▸ **BRIEF**
Each line that includes "Ardeatino" must be copied from the records.

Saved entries
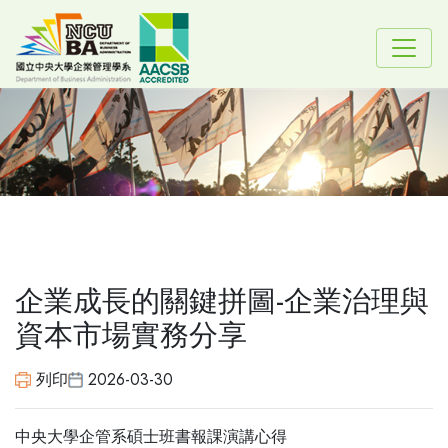
企業成長的關鍵拼圖-企業治理與
資本市場實務分享
列印
2026-03-30
中央大學企管系碩士班書報課演講心得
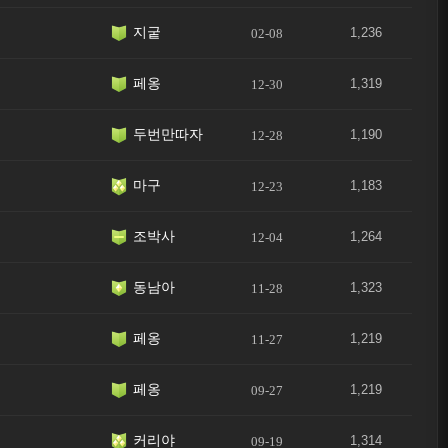
지궅
1,236
02-08
페옹
1,319
12-30
두번만따자
1,190
12-28
마구
1,183
12-23
조박사
1,264
12-04
동남아
1,323
11-28
페옹
1,219
11-27
페옹
1,219
09-27
커리야
1,314
09-19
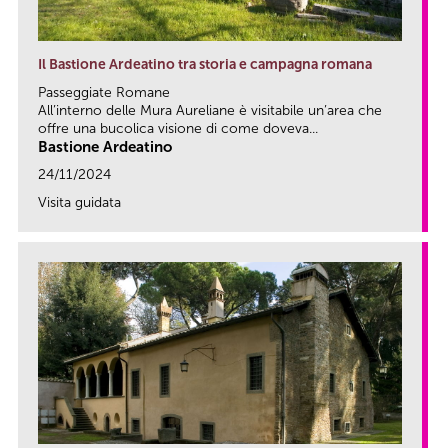
Il Bastione Ardeatino tra storia e campagna romana
Passeggiate Romane
All’interno delle Mura Aureliane è visitabile un’area che
offre una bucolica visione di come doveva...
Bastione Ardeatino
24/11/2024
Visita guidata
link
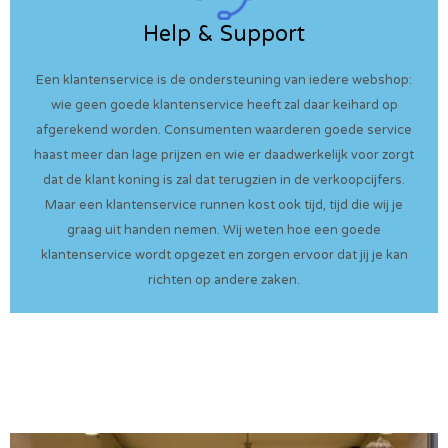
Help & Support
Een klantenservice is de ondersteuning van iedere webshop:
wie geen goede klantenservice heeft zal daar keihard op
afgerekend worden. Consumenten waarderen goede service
haast meer dan lage prijzen en wie er daadwerkelijk voor zorgt
dat de klant koning is zal dat terugzien in de verkoopcijfers.
Maar een klantenservice runnen kost ook tijd, tijd die wij je
graag uit handen nemen. Wij weten hoe een goede
klantenservice wordt opgezet en zorgen ervoor dat jij je kan
richten op andere zaken.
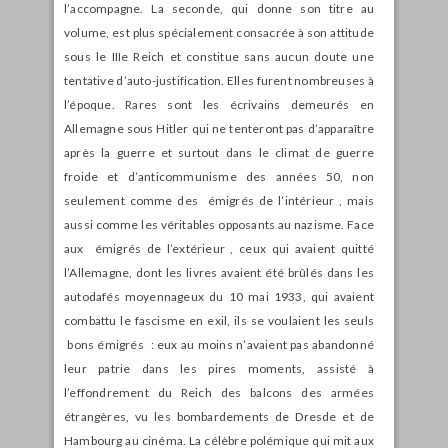
l’accompagne. La seconde, qui donne son titre au
volume, est plus spécialement consacrée à son attitude
sous le IIIe Reich et constitue sans aucun doute une
tentative d’auto-justification. Elles furent nombreuses à
l’époque. Rares sont les écrivains demeurés en
Allemagne sous Hitler qui ne tenteront pas d’apparaître
après la guerre et surtout dans le climat de guerre
froide et d’anticommunisme des années 50, non
seulement comme des émigrés de l’intérieur , mais
aussi comme les véritables opposants au nazisme. Face
aux émigrés de l’extérieur , ceux qui avaient quitté
l’Allemagne, dont les livres avaient été brûlés dans les
autodafés moyennageux du 10 mai 1933, qui avaient
combattu le fascisme en exil, ils se voulaient les seuls
bons émigrés : eux au moins n’avaient pas abandonné
leur patrie dans les pires moments, assisté à
l’effondrement du Reich des balcons des armées
étrangères, vu les bombardements de Dresde et de
Hambourg au cinéma. La célèbre polémique qui mit aux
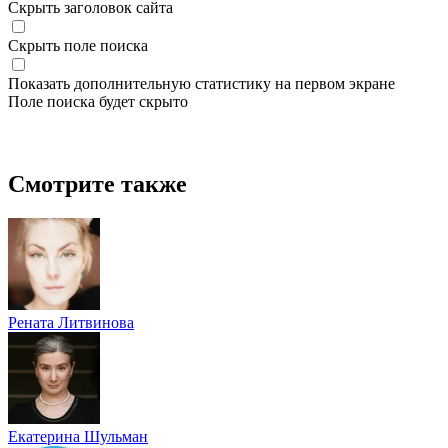
Скрыть заголовок сайта
Скрыть поле поиска
Показать дополнительную статистику на первом экране
Поле поиска будет скрыто
Смотрите также
Рената Литвинова
Екатерина Шульман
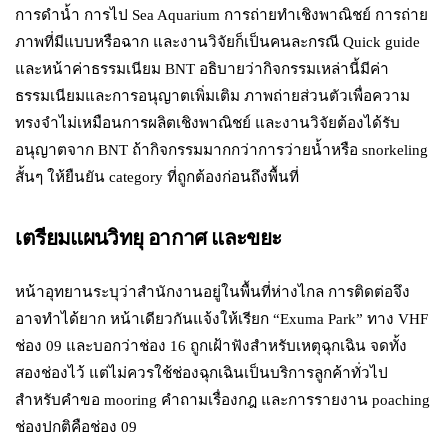
การดำน้ำ การไป Sea Aquarium การถ่ายทำเชิงพาณิชย์ การถ่าย
ภาพที่มีแบบหรือฉาก และงานวิจัยก็เป็นคนละกรณี Quick guide
และหน้าค่าธรรมเนียม BNT อธิบายว่ากิจกรรมเหล่านี้มีค่า
ธรรมเนียมและการอนุญาตเพิ่มเติม ภาพถ่ายส่วนตัวเพื่อความ
ทรงจำไม่เหมือนการผลิตเชิงพาณิชย์ และงานวิจัยต้องได้รับ
อนุญาตจาก BNT ถ้ากิจกรรมมากกว่าการว่ายน้ำหรือ snorkeling
สั้นๆ ให้ยืนยัน category ที่ถูกต้องก่อนถึงพื้นที่
เตรียมแผนวิทยุ อากาศ และขยะ
หน้าอุทยานระบุว่าสำนักงานอยู่ในพื้นที่ห่างไกล การติดต่อจึง
อาจทำได้ยาก หน้าเดียวกันแจ้งให้เรียก “Exuma Park” ทาง VHF
ช่อง 09 และบอกว่าช่อง 16 ถูกเฝ้าฟังสำหรับเหตุฉุกเฉิน จดทั้ง
สองช่องไว้ แต่ไม่ควรใช้ช่องฉุกเฉินเป็นบริการลูกค้าทั่วไป
สำหรับคำขอ mooring คำถามเรื่องกฎ และการรายงาน poaching
ช่องปกติคือช่อง 09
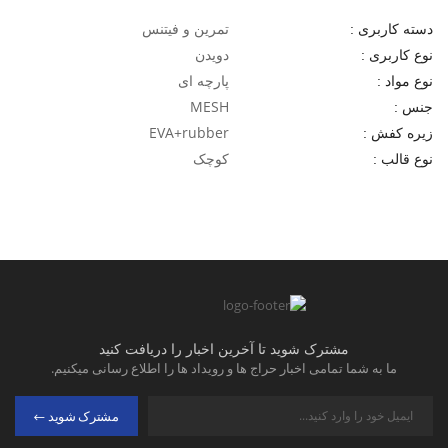
تمرین و فیتنس
دسته کاربری :
دویدن
نوع کاربری :
پارچه ای
نوع مواد :
MESH
جنس :
EVA+rubber
زیره کفش :
کوچک
نوع قالب :
مشترک شوید تا آخرین اخبار را دریافت کنید
ما به شما تمامی اخبار حراج ها و رویداد ها را اطلاع رسانی میکنیم.
مشترک شوید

▸ **ANSWER SECTION**
Il Bastione Ardeatino tra storia e campagna romana
Bastione Ardeatino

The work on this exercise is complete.